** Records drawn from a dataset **

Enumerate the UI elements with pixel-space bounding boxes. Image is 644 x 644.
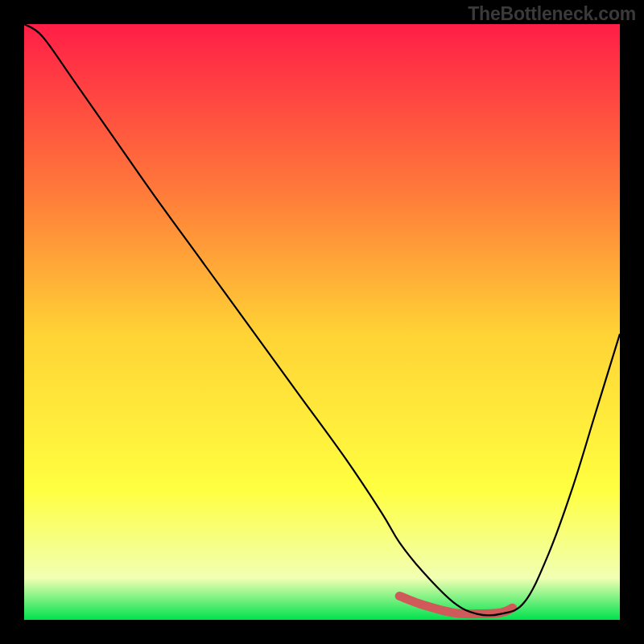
gradient-background	[24, 24, 620, 620]
plot-svg	[24, 24, 620, 620]
watermark-text: TheBottleneck.com	[468, 3, 636, 25]
plot-area	[24, 24, 620, 620]
chart-stage: TheBottleneck.com	[0, 0, 644, 644]
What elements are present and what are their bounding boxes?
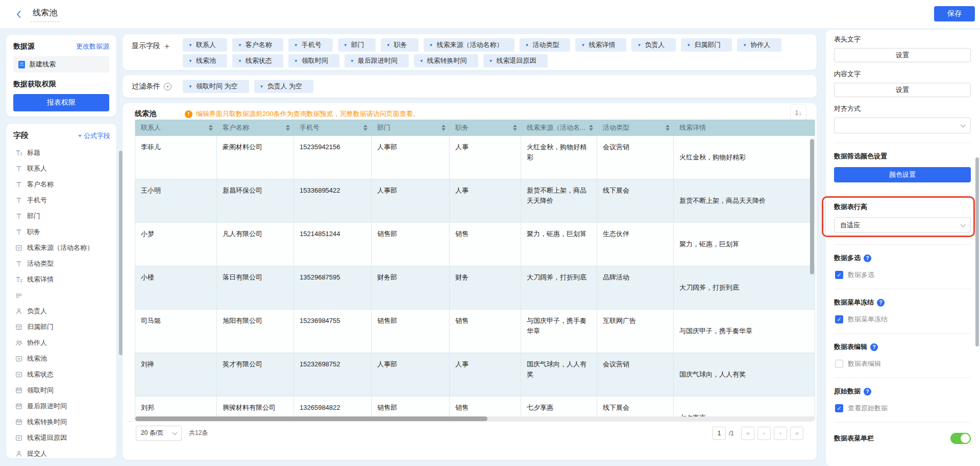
change-datasource-link[interactable]: 更改数据源 bbox=[76, 42, 109, 51]
pager-nav-button[interactable]: ‹ bbox=[757, 427, 771, 440]
field-chip[interactable]: 线索详情 bbox=[575, 38, 626, 52]
field-item[interactable]: 部门 bbox=[13, 208, 110, 224]
table-vertical-scrollbar[interactable] bbox=[810, 139, 814, 274]
add-formula-field-link[interactable]: + 公式字段 bbox=[78, 131, 110, 141]
field-chip[interactable]: 客户名称 bbox=[232, 38, 283, 52]
table-header-cell[interactable]: 客户名称 bbox=[217, 120, 294, 136]
field-chip[interactable]: 线索池 bbox=[183, 54, 227, 67]
save-button[interactable]: 保存 bbox=[934, 6, 975, 21]
table-row[interactable]: 刘禅英才有限公司15232698752人事部人事国庆气球向，人人有奖会议营销国庆… bbox=[135, 353, 815, 397]
sort-icon[interactable] bbox=[442, 125, 446, 131]
field-item[interactable]: 线索池 bbox=[13, 351, 110, 366]
field-item[interactable]: 线索来源（活动名称） bbox=[13, 240, 110, 255]
sort-icon[interactable] bbox=[589, 125, 593, 131]
field-chip[interactable]: 线索状态 bbox=[232, 54, 283, 67]
table-header-cell[interactable]: 活动类型 bbox=[597, 120, 674, 136]
field-item[interactable]: 标题 bbox=[13, 145, 110, 160]
table-horizontal-scrollbar[interactable] bbox=[135, 416, 815, 421]
table-header-cell[interactable]: 联系人 bbox=[135, 120, 217, 136]
help-icon[interactable] bbox=[864, 388, 871, 395]
table-row[interactable]: 小楼落日有限公司13529687595财务部财务大刀阔斧，打折到底品牌活动大刀阔… bbox=[135, 266, 815, 310]
field-item[interactable]: 线索详情 bbox=[13, 271, 110, 287]
multi-select-checkbox[interactable]: 数据多选 bbox=[835, 270, 971, 279]
field-chip[interactable]: 协作人 bbox=[737, 38, 781, 52]
page-number-input[interactable] bbox=[713, 427, 726, 440]
table-row[interactable]: 刘邦腾骏材料有限公司13265984822销售部销售七夕享惠线下展会七夕享惠 bbox=[135, 397, 815, 417]
table-row[interactable]: 小梦凡人有限公司15214851244销售部销售聚力，钜惠，巨划算生态伙伴聚力，… bbox=[135, 223, 815, 266]
color-settings-button[interactable]: 颜色设置 bbox=[834, 167, 971, 182]
table-header-cell[interactable]: 线索来源（活动名... bbox=[521, 120, 597, 136]
field-item[interactable]: 提交人 bbox=[13, 446, 110, 458]
table-edit-checkbox[interactable]: 数据表编辑 bbox=[835, 359, 971, 368]
field-item-label: 协作人 bbox=[27, 338, 47, 347]
field-chip[interactable]: 职务 bbox=[381, 38, 419, 52]
help-icon[interactable] bbox=[870, 343, 878, 351]
sort-icon[interactable] bbox=[363, 125, 368, 131]
permission-label: 数据获取权限 bbox=[13, 80, 109, 89]
page-size-select[interactable]: 20 条/页 bbox=[136, 426, 182, 441]
field-item[interactable]: 最后跟进时间 bbox=[13, 398, 110, 414]
pager-nav-button[interactable]: « bbox=[741, 427, 754, 440]
field-chip[interactable]: 领取时间 bbox=[288, 54, 339, 67]
table-header-cell[interactable]: 职务 bbox=[450, 120, 521, 136]
table-row[interactable]: 王小明新昌环保公司15336895422人事部人事新货不断上架，商品天天降价线下… bbox=[135, 179, 815, 223]
raw-data-checkbox[interactable]: 查看原始数据 bbox=[835, 404, 971, 413]
field-item[interactable]: 负责人 bbox=[13, 303, 110, 319]
align-select[interactable] bbox=[834, 118, 971, 133]
filter-chip[interactable]: 领取时间 为空 bbox=[183, 80, 249, 93]
field-item[interactable]: 职务 bbox=[13, 224, 110, 240]
field-chip[interactable]: 负责人 bbox=[631, 38, 676, 52]
field-chip[interactable]: 部门 bbox=[338, 38, 376, 52]
help-icon[interactable] bbox=[877, 299, 885, 307]
scrollbar-thumb[interactable] bbox=[135, 416, 487, 421]
header-text-settings-button[interactable]: 设置 bbox=[834, 48, 971, 62]
panel-scrollbar[interactable] bbox=[975, 157, 979, 346]
field-item[interactable]: 领取时间 bbox=[13, 382, 110, 398]
add-field-icon[interactable]: + bbox=[164, 42, 169, 51]
field-item[interactable]: 线索退回原因 bbox=[13, 430, 110, 446]
field-item[interactable]: 联系人 bbox=[13, 160, 110, 176]
field-chip[interactable]: 活动类型 bbox=[520, 38, 571, 52]
table-cell: 人事部 bbox=[372, 353, 450, 396]
sort-icon[interactable] bbox=[209, 125, 213, 131]
field-item-label: 线索转换时间 bbox=[27, 417, 67, 427]
field-item[interactable]: 线索状态 bbox=[13, 366, 110, 382]
help-icon[interactable] bbox=[864, 254, 871, 262]
field-item[interactable]: 协作人 bbox=[13, 335, 110, 351]
menu-freeze-checkbox[interactable]: 数据菜单冻结 bbox=[835, 315, 971, 324]
filter-chip[interactable]: 负责人 为空 bbox=[254, 80, 314, 93]
field-chip[interactable]: 最后跟进时间 bbox=[345, 54, 409, 67]
field-item[interactable]: 活动类型 bbox=[13, 255, 110, 271]
field-chip[interactable]: 线索来源（活动名称） bbox=[424, 38, 514, 52]
middle-scrollbar[interactable] bbox=[119, 151, 122, 355]
table-row[interactable]: 李菲儿豪阁材料公司15235942156人事部人事火红金秋，购物好精彩会议营销火… bbox=[135, 136, 815, 179]
field-item[interactable]: 线索转换时间 bbox=[13, 414, 110, 430]
report-permission-button[interactable]: 报表权限 bbox=[13, 94, 109, 111]
menu-bar-toggle[interactable] bbox=[950, 433, 971, 444]
field-chip[interactable]: 联系人 bbox=[183, 38, 227, 52]
datasource-item[interactable]: 新建线索 bbox=[13, 56, 109, 73]
filter-color-label: 数据筛选颜色设置 bbox=[834, 152, 971, 161]
table-header-cell[interactable]: 线索详情 bbox=[674, 120, 815, 136]
field-item[interactable] bbox=[13, 287, 110, 303]
sort-order-icon[interactable]: 1↓ bbox=[790, 104, 806, 121]
table-header-cell[interactable]: 部门 bbox=[372, 120, 450, 136]
sort-icon[interactable] bbox=[666, 125, 670, 131]
sort-icon[interactable] bbox=[286, 125, 290, 131]
content-text-settings-button[interactable]: 设置 bbox=[834, 83, 971, 97]
field-item[interactable]: 手机号 bbox=[13, 192, 110, 208]
table-row[interactable]: 司马懿旭阳有限公司15236984755销售部销售与国庆甲子，携手奏华章互联网广… bbox=[135, 310, 815, 353]
back-icon[interactable] bbox=[14, 10, 23, 19]
filter-icon[interactable] bbox=[164, 83, 172, 90]
sort-icon[interactable] bbox=[513, 125, 517, 131]
field-chip[interactable]: 手机号 bbox=[288, 38, 333, 52]
field-chip[interactable]: 归属部门 bbox=[681, 38, 732, 52]
row-height-select[interactable]: 自适应 bbox=[834, 217, 971, 233]
pager-nav-button[interactable]: › bbox=[774, 427, 787, 440]
field-chip[interactable]: 线索转换时间 bbox=[414, 54, 478, 67]
pager-nav-button[interactable]: » bbox=[790, 427, 803, 440]
field-item[interactable]: 客户名称 bbox=[13, 176, 110, 192]
field-chip[interactable]: 线索退回原因 bbox=[483, 54, 548, 67]
field-item[interactable]: 归属部门 bbox=[13, 319, 110, 335]
table-header-cell[interactable]: 手机号 bbox=[294, 120, 372, 136]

** ASSIGNED TASK **
Filter the lines above so that only those with the string "label" remain, then copy them.

** OUTPUT FOR THIS TASK **
field-item-label: 协作人 bbox=[27, 338, 47, 347]
permission-label: 数据获取权限 bbox=[13, 80, 109, 89]
field-item-label: 线索转换时间 bbox=[27, 417, 67, 427]
filter-color-label: 数据筛选颜色设置 bbox=[834, 152, 971, 161]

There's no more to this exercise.